→ Problem details:
Without changing a character, output all of the records.

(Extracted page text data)
============================================================

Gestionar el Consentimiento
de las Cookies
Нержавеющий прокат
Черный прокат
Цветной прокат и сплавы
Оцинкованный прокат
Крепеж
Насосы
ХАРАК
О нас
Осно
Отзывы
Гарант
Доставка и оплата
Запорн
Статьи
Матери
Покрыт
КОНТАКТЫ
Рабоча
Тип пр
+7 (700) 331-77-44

============================================================

→ Answer box:
Gestionar el Consentimiento
de las Cookies
Нержавеющий прокат
Черный прокат
Цветной прокат и сплавы
Оцинкованный прокат
Крепеж
Насосы
ХАРАК
О нас
Осно
Отзывы
Гарант
Доставка и оплата
Запорн
Статьи
Матери
Покрыт
КОНТАКТЫ
Рабоча
Тип пр
+7 (700) 331-77-44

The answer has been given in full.